# Installing postgresql from ports



## neolix (Nov 21, 2012)

I have attempted to install postgresql-server 8.4, 9.0, 9.1, and 9.2 on FreeBSD 8.2 and all have failed with this during configure:


```
checking thread safety of required library functions... no
configure: error: thread test program failed
This platform is not thread-safe.  Check the file 'config.log' or compile
and run src/test/thread/thread_test for the exact reason.
Use --disable-thread-safety to disable thread safety.
===>  Script "configure" failed unexpectedly.
Please report the problem to pgsql@FreeBSD.org [maintainer] and attach the
"/usr/ports/databases/postgresql91-client/work/postgresql-9.1.6/config.log"
including the output of the failure of your make command. Also, it might be
a good idea to provide an overview of all packages installed on your system
(e.g. a /usr/sbin/pkg_info -Ea).
*** Error code 1

Stop in /usr/ports/databases/postgresql91-client.
*** Error code 1

Stop in /usr/ports/databases/postgresql91-server.
*** Error code 1

Stop in /usr/ports/databases/postgresql91-server.
```


I assume I am missing some sort of dependency somewhere?


----------



## UNIXgod (Nov 21, 2012)

have you tried installing it first with defaults on?


----------



## neolix (Nov 22, 2012)

I am installing it with defaults, just 'make install clean'


----------



## neolix (Nov 22, 2012)

I have attached a list of my installed ports if that helps.


----------



## neolix (Nov 22, 2012)

My config.log file is here if that may help.

Thanks for any ideas.


----------



## neolix (Nov 22, 2012)

I have been trying to figure it out further and it seems to fail with:


```
conftest.c:23:1: error: unknown type name 'choke'
```

I do not know much about build files but I am starting to suspect 
this is a build issue on AMD64.


----------



## neolix (Nov 22, 2012)

Here's the rest of it:


```
configure: failed program was:
| /* confdefs.h.  */
| #define PACKAGE_NAME "PostgreSQL"
| #define PACKAGE_TARNAME "postgresql"
| #define PACKAGE_VERSION "9.1.6"
| #define PACKAGE_STRING "PostgreSQL 9.1.6"
| #define PACKAGE_BUGREPORT "pgsql-bugs@postgresql.org"
| #define PG_VERSION "9.1.6"
| #define PG_MAJORVERSION "9.1"
| #define USE_INTEGER_DATETIMES 1
| #define ENABLE_NLS 1
| #define DEF_PGPORT 5432
| #define DEF_PGPORT_STR "5432"
| #define BLCKSZ 8192
| #define RELSEG_SIZE 131072
| #define XLOG_BLCKSZ 8192
| #define XLOG_SEG_SIZE (16 * 1024 * 1024)
| /* end confdefs.h.  */
| 
| int
| main ()
| {
| #ifndef __INTEL_COMPILER
| choke me
| #endif
|   ;
|   return 0;
| }
```


----------



## wblock@ (Nov 22, 2012)

Check /etc/make.conf for custom settings.  In particular, are you using clang to build ports?


----------



## neolix (Nov 22, 2012)

Thanks for the thought wblock.

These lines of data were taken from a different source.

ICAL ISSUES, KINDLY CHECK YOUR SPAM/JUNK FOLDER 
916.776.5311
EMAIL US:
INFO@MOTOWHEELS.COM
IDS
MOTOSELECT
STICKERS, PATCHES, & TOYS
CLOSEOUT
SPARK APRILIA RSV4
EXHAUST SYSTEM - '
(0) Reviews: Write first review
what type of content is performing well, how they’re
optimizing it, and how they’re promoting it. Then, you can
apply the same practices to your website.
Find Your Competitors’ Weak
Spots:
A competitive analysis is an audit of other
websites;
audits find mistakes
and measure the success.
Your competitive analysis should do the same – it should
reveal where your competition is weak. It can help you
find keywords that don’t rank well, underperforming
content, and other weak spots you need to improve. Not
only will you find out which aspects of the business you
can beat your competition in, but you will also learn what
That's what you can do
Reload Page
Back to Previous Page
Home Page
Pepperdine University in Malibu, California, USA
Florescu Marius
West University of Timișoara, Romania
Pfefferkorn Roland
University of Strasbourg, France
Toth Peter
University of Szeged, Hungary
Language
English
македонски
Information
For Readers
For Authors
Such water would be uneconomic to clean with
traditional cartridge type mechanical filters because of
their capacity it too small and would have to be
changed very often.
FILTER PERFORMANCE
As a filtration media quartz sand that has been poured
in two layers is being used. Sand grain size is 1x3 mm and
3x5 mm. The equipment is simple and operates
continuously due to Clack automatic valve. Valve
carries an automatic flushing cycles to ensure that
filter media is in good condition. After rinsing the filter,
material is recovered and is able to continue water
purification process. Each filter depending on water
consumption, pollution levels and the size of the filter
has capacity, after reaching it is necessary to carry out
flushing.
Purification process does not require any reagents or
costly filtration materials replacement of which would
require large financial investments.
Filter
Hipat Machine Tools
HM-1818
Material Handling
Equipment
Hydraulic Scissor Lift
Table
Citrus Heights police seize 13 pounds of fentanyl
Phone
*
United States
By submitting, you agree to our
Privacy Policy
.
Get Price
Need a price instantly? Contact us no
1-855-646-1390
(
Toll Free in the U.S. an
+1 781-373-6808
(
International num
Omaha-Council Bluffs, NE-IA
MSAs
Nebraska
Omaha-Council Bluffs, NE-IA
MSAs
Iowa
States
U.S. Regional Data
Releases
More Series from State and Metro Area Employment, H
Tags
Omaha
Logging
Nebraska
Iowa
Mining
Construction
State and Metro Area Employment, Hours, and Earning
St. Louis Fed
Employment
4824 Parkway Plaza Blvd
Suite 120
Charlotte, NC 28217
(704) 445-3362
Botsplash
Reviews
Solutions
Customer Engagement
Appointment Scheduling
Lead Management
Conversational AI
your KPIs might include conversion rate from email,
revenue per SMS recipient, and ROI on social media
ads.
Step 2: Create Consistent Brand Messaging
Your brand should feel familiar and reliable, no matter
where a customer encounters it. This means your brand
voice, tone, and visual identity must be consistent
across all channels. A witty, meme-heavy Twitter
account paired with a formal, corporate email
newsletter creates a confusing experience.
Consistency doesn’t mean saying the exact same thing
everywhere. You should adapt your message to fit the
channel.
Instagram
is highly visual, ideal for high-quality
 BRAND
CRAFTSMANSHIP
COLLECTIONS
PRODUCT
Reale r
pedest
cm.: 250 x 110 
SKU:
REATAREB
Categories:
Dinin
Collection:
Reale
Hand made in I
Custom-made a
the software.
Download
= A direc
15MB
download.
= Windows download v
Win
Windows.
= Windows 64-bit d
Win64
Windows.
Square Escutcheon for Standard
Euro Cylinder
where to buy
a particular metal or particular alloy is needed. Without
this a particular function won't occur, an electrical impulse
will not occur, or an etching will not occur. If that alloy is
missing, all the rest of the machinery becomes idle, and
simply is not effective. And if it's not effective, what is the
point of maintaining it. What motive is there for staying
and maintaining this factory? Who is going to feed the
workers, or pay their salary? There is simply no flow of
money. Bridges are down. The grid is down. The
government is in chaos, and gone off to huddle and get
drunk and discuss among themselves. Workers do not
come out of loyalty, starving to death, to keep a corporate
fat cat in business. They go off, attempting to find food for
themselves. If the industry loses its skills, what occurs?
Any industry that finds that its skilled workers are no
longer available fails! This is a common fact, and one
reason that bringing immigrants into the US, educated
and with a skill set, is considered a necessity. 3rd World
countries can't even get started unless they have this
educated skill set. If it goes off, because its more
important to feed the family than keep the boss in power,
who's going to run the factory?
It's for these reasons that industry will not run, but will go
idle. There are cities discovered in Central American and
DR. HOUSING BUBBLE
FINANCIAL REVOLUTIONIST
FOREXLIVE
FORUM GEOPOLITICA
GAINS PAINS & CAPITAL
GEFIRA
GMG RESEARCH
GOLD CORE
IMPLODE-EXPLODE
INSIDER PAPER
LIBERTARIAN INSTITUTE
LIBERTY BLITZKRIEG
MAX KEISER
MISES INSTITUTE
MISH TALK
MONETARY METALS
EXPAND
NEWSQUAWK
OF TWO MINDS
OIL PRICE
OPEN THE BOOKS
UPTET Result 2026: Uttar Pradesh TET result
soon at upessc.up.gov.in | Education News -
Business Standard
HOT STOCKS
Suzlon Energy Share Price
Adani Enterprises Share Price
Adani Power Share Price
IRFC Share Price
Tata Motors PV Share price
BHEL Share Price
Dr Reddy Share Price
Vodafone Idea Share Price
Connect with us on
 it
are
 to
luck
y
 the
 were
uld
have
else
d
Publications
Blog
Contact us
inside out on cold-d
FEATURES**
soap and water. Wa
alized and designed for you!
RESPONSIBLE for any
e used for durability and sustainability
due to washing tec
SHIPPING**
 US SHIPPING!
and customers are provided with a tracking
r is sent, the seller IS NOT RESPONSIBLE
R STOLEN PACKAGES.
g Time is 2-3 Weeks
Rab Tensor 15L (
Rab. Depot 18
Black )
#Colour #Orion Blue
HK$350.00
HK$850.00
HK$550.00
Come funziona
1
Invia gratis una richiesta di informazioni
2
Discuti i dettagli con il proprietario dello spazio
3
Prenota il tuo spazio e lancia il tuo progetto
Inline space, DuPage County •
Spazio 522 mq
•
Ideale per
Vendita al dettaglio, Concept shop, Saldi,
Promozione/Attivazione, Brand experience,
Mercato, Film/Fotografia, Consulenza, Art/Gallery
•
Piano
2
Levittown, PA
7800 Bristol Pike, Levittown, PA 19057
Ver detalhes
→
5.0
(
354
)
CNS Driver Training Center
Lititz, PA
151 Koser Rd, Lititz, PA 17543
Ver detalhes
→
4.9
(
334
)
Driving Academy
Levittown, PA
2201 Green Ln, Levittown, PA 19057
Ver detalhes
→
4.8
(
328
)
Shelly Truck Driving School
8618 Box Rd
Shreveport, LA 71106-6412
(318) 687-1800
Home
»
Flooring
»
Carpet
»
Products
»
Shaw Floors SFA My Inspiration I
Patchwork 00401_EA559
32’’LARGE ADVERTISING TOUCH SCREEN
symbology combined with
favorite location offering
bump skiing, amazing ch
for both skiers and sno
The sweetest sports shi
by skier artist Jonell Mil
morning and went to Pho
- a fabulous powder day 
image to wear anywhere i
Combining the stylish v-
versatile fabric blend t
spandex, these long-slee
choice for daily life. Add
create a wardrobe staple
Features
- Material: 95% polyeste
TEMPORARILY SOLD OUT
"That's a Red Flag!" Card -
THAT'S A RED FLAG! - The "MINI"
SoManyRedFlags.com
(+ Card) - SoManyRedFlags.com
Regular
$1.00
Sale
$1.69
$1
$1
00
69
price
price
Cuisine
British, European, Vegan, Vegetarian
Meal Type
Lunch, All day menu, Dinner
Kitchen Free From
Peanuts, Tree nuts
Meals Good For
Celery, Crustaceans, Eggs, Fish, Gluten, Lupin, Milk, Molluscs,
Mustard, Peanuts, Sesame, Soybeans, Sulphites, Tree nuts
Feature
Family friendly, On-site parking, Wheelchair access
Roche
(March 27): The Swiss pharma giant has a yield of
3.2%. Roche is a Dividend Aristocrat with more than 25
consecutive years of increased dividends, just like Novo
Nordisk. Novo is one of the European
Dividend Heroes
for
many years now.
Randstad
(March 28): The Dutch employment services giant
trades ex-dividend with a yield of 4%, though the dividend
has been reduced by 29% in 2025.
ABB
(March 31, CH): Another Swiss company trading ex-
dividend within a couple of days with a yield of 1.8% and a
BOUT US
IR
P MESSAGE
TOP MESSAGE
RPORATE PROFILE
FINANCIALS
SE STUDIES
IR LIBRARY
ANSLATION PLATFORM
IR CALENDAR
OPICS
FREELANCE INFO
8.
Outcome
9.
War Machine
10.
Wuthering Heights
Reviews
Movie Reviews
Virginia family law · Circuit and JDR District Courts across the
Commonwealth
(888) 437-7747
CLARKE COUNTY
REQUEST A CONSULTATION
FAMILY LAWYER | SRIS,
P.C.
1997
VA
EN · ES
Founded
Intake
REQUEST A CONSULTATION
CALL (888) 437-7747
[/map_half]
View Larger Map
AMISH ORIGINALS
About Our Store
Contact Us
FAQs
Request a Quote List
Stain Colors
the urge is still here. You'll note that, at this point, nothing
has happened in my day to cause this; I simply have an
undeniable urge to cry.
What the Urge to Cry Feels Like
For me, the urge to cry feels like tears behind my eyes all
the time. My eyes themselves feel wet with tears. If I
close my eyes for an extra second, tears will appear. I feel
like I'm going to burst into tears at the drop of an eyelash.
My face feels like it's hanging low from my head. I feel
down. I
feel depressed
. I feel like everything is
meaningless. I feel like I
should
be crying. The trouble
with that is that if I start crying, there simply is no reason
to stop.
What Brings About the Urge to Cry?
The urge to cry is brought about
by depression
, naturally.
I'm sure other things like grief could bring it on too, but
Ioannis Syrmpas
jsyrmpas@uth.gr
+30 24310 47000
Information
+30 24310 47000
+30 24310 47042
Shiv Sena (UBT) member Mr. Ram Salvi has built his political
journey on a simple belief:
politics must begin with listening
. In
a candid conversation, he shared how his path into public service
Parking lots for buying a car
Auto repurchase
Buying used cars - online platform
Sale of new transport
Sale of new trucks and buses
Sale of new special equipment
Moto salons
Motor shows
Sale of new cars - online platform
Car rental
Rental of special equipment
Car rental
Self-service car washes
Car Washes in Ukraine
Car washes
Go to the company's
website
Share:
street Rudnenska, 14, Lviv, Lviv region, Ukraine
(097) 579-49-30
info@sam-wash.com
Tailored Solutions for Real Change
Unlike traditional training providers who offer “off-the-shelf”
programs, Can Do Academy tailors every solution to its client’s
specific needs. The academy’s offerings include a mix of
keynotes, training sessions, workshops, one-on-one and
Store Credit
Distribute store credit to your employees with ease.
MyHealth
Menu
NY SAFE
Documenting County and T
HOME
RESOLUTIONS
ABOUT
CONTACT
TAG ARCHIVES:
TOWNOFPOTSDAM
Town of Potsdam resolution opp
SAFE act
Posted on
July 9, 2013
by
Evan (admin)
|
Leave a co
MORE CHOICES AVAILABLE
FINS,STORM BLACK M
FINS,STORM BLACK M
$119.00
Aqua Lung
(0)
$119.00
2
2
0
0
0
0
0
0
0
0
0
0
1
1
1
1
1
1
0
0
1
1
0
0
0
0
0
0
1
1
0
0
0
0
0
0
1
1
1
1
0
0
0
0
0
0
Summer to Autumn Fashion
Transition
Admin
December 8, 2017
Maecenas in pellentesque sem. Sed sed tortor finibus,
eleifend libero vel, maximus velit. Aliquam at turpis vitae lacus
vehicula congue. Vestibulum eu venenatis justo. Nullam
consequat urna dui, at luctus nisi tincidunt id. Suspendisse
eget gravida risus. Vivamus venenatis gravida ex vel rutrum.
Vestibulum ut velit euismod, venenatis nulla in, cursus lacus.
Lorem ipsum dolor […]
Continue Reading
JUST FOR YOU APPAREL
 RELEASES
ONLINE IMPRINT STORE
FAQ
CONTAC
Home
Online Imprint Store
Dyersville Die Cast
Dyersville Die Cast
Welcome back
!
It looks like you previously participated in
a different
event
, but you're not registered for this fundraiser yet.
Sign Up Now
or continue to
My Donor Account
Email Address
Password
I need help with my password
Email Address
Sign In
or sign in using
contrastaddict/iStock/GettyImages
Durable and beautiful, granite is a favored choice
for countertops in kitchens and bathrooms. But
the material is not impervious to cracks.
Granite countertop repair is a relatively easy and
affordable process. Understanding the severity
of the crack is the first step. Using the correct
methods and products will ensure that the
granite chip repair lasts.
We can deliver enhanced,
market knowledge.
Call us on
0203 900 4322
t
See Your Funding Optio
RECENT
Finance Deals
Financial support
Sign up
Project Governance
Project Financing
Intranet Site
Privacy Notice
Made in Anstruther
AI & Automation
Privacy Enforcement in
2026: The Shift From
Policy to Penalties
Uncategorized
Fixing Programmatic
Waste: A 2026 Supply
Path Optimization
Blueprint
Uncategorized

I am not using clang; my make.conf is pretty bare. I attempted installing ports-mgtm/portconf which has not helped. I also tried building with gcc 4.6 but that has not helped either.


----------



## neolix (Nov 22, 2012)

Here's what I have in my /etc/make.conf:


```
RUBY_VERSION=1.9.3
RUBY_DEFAULT_VER=1.9
# added by use.perl 2012-11-17 02:10:46
PERL_VERSION=5.14.2

.if !empty(.CURDIR:M/usr/ports/*) && exists(/usr/local/bin/gcc46)
CC=gcc46
CXX=g++46
CPP=cpp46
.endif

# CPUTYPE?=nocona
# CFLAGS=-O2 -pipe -fno-strict-aliasing
# COPTFLAGS=-O2 -pipe -funroll-loops -ffast-math -fno-strict-aliasing
# OPTIMIZED_CFLAGS=YES
# WITHOUT_X11=YES
# BUILD_OPTIMIZED=YES
# WITH_CPUFLAGS=YES
# WITH_OPTIMIZED_CFLAGS=YES
# WITHOUT_DEBUG=YES
# BUILD_STATIC=YES
# NO_PROFILE=YES

# Begin portconf settings
# Do not touch these lines
.if !empty(.CURDIR:M/usr/ports*) && exists(/usr/local/libexec/portconf)
_PORTCONF!=/usr/local/libexec/portconf
.for i in ${_PORTCONF:S/|/ /g}
${i:S/%/ /g}
.endfor
.endif
# End portconf settings
```


----------



## UNIXgod (Nov 22, 2012)

wblock@ said:
			
		

> Check /etc/make.conf for custom settings.  In particular, are you using clang to build ports?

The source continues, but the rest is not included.